=== Extracted data ===

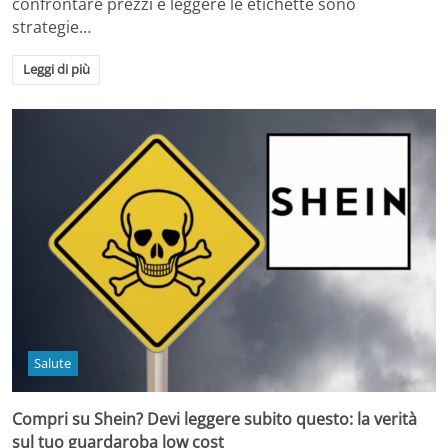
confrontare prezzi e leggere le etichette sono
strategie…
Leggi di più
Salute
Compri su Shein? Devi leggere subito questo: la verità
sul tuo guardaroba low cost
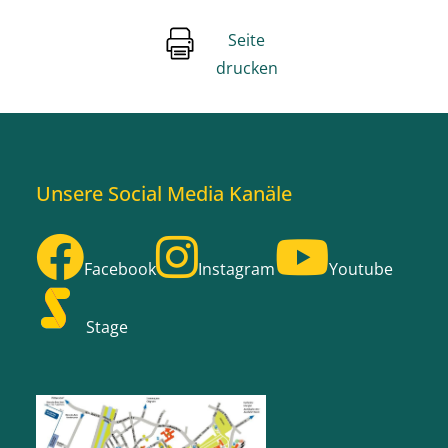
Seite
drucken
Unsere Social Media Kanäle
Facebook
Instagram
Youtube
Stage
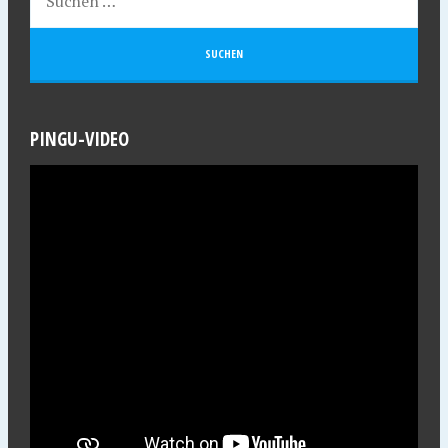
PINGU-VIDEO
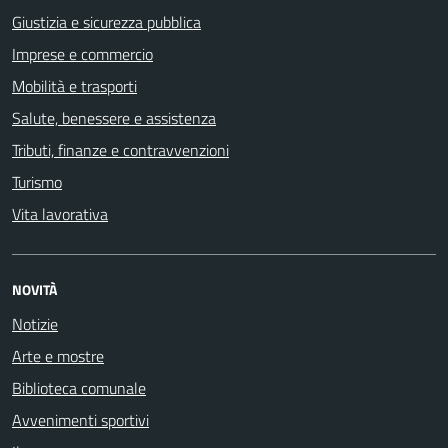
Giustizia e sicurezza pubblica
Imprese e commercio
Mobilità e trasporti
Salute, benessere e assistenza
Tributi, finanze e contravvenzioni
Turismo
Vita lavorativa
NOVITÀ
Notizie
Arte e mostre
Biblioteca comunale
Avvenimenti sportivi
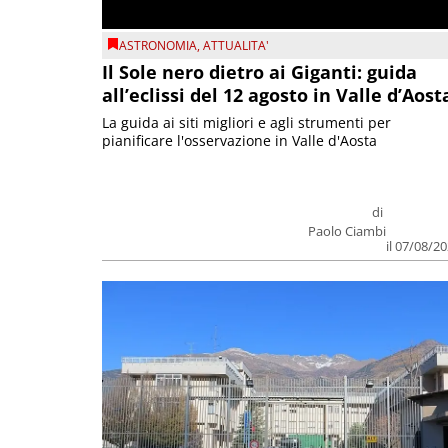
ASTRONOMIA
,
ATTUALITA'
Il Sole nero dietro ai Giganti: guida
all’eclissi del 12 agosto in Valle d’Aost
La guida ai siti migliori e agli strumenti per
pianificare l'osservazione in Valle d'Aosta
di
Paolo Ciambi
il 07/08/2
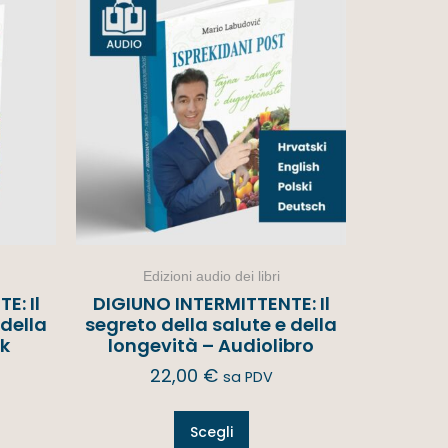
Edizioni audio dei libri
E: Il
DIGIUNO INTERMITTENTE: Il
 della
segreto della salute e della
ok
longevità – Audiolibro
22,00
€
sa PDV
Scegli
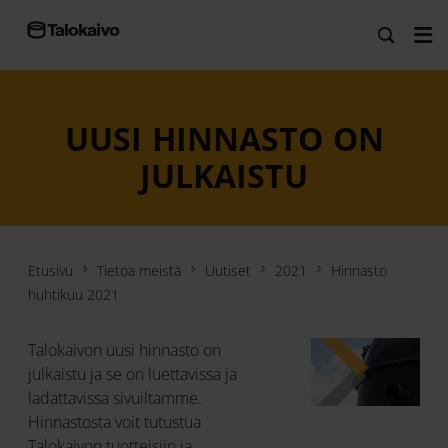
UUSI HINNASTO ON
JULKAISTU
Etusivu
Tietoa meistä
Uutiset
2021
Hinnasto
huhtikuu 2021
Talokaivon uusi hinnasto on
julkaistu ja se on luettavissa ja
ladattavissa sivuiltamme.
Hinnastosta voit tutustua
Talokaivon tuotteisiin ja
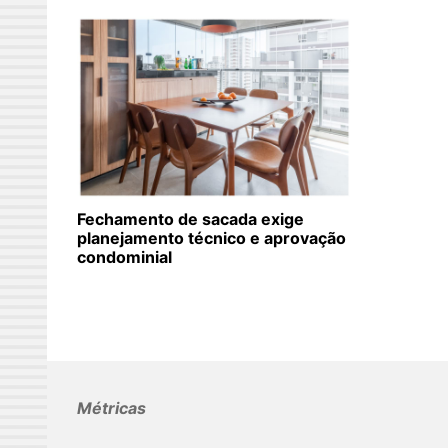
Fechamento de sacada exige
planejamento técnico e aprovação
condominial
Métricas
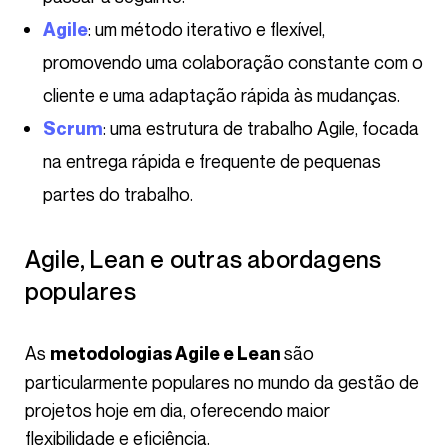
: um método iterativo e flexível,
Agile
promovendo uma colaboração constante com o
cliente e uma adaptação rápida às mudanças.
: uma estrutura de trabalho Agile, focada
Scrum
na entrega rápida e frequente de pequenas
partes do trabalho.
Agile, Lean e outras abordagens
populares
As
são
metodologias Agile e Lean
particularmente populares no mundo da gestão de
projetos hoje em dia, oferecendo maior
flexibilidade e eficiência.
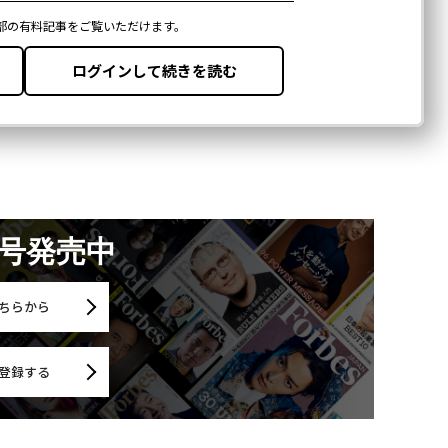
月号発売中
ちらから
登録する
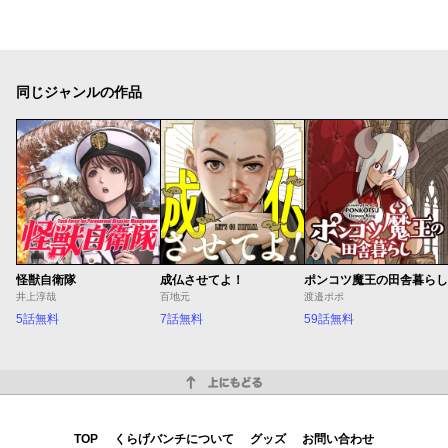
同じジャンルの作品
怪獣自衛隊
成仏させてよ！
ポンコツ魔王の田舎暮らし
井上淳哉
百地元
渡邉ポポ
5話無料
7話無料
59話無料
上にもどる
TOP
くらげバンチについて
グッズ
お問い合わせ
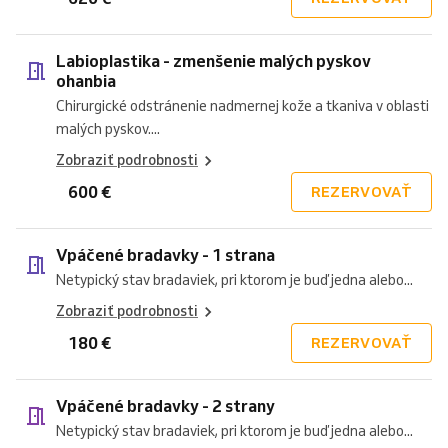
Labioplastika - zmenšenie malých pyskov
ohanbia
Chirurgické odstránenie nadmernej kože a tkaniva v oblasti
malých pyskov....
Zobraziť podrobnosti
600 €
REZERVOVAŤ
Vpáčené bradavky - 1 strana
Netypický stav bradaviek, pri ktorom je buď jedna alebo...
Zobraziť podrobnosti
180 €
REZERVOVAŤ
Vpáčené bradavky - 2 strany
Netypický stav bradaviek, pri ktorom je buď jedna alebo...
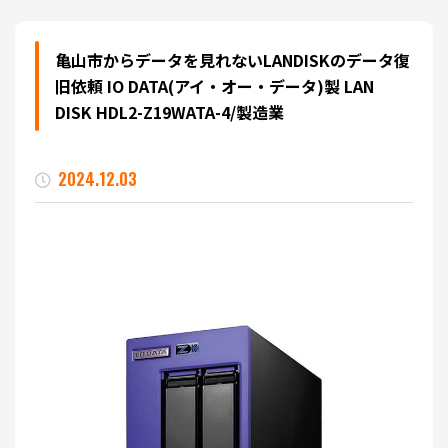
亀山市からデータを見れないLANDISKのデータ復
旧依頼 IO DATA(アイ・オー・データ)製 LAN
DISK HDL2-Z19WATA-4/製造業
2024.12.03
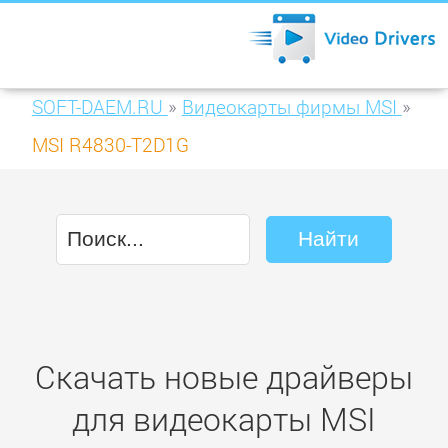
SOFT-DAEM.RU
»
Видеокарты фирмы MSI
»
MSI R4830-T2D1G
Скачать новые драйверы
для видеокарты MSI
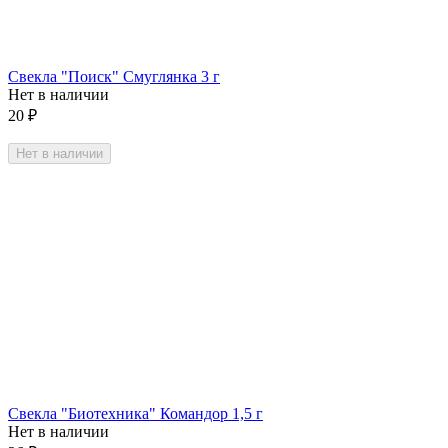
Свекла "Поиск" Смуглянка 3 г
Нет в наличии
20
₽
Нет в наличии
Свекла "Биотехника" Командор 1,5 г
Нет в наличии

===
=== Extracted data ===

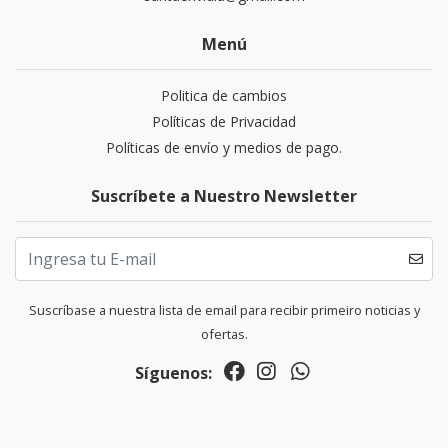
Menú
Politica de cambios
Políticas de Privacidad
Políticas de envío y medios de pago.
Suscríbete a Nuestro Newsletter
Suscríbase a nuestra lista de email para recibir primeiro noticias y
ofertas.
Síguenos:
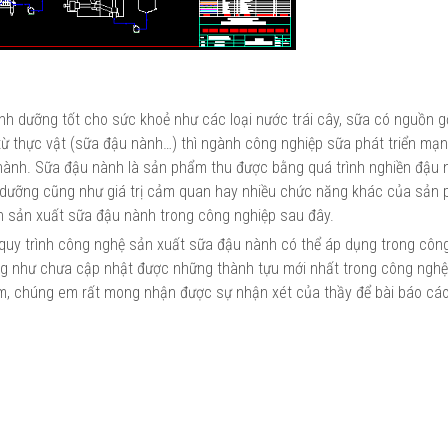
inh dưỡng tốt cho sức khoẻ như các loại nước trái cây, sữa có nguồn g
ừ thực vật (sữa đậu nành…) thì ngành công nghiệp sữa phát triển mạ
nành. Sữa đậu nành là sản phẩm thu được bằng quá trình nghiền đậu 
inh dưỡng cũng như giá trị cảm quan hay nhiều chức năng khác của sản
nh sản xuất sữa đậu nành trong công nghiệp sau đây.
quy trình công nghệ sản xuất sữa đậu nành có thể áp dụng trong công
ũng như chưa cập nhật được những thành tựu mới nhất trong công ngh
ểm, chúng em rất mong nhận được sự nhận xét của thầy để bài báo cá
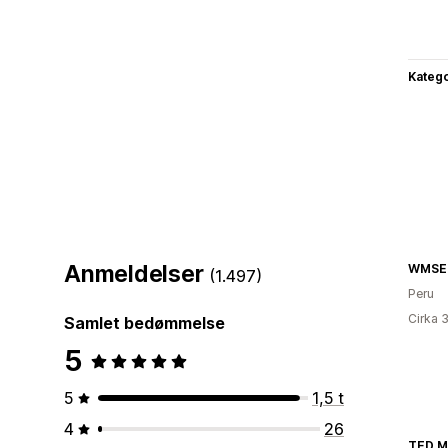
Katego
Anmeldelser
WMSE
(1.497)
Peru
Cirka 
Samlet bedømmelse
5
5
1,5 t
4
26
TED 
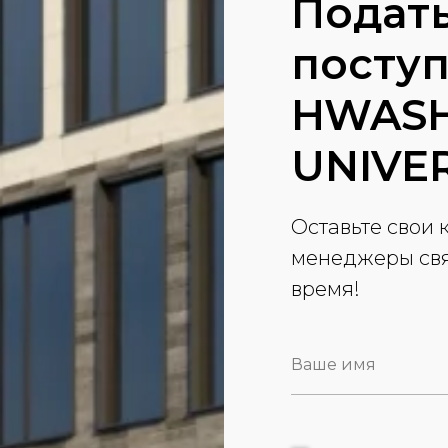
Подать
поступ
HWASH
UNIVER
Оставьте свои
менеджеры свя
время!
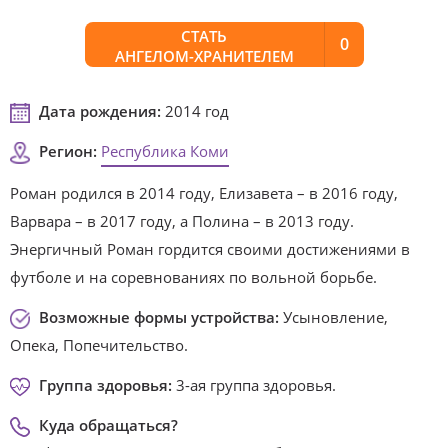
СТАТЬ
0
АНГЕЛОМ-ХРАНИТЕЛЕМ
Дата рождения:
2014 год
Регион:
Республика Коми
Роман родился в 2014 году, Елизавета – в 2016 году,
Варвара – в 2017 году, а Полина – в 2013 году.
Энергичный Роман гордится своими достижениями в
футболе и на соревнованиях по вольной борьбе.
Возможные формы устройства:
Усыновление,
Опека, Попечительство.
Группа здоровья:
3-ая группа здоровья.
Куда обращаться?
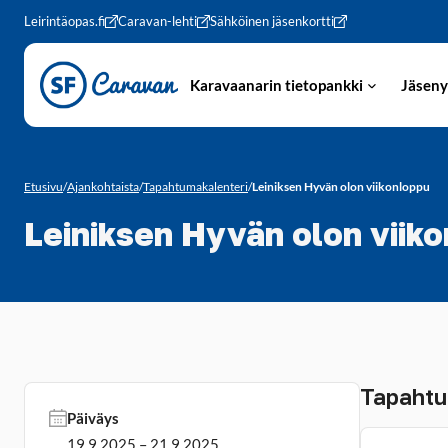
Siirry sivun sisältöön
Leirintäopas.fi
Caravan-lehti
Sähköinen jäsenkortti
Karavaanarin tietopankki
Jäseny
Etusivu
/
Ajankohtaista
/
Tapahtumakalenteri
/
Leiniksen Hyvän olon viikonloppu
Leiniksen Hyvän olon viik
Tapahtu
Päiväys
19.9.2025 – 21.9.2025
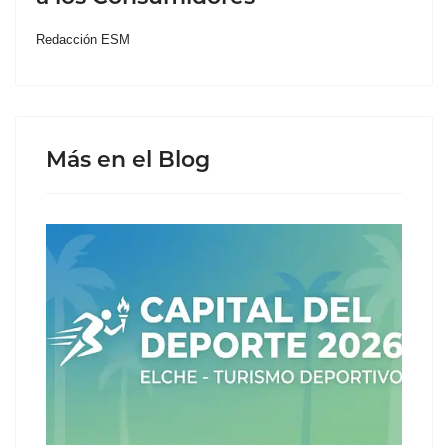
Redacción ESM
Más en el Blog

===

The lines to copy exactly start with the line above that has "Куда обращаться?" and go on through the line that has "Más en el Blog"; please include both, add nothing else, and omit the pictures.

▶ [Answer box]
Куда обращаться?
Siirry sivun sisältöön
Leirintäopas.fi
Caravan-lehti
Sähköinen jäsenkortti
Karavaanarin tietopankki
Jäseny
Etusivu
/
Ajankohtaista
/
Tapahtumakalenteri
/
Leiniksen Hyvän olon viikonloppu
Leiniksen Hyvän olon viik
Tapahtu
Päiväys
19.9.2025 – 21.9.2025
Redacción ESM
Más en el Blog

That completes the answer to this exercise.